Dorj Odbayar, head of Mongolia's Constitutional Court, leaves a regional police station in Incheon, west of Seoul, on Thursday. Photo by Yonhap
Nov. 7 (UPI) -- A high-ranking Mongolian official accused of groping a South Korean flight attendant last week appears to have backed down from his initial denial of charges during new questioning, police said Thursday.
Dorj Odbayar, the chairman of Mongolia's Constitutional Court, is alleged to have touched the buttocks of a female flight attendant and intimidated a Mongolian crew member on a Korean Air flight from Ulaanbaatar to Incheon, west of Seoul, on Oct. 31.
During an interrogation by airport police last Friday, he flatly denied the charges, saying he'd been mistaken for another Mongolian man who. He left the country immediately after the probe.
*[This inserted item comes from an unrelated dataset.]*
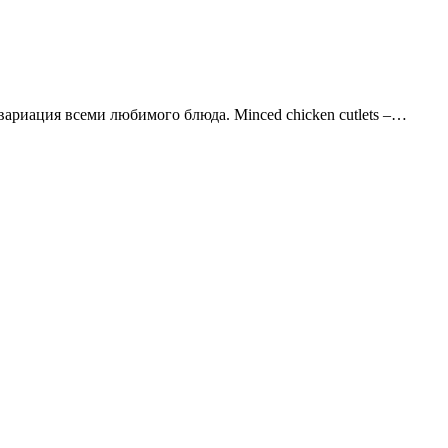
ариация всеми любимого блюда. Minced chicken cutlets –…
Odbayar returned to South Korea on Wednesday and was detained for a second round of questioning by the Incheon Metropolitan Police Agency. He told investigators he doesn't remember what happened because he was drunk, police said.
"If the victims made such claims, [I] might have done so under the influence of alcohol," Odbayar was quoted as saying during the nine-hour interrogation. He was released at midnight.
Odbayar had planned to depart for Mongolia in two days, but the authorities banned him from leaving, pending the outcome of the inquiry.
Police also requested Interpol put on its wanted list a Mongolian official accompanying him, who has been accused of molesting another stewardess, including wrapping his arms around her shoulders.
Odbayar was on his way to Bali, Indonesia, to attend a board meeting of the Association of Asian Constitutional Courts and Equivalent Institutions. The two were apprehended by security staff on the plane and turned over to airport police, but released after claiming diplomatic immunity.
Police later found their immunity claims unwarranted after consultations with the foreign ministry. They probed the top justice in the airport security zone for 1 1/2 hours the following day and then let him leave for Bali. Police failed to question his colleague because he had already left for Singapore.
Before Odbayar returned to Incheon, police secured a court warrant to detain him for two days. The agency said it secured the same warrant for his companion and is consulting the Mongolian Embassy in Seoul over its plan to summon him.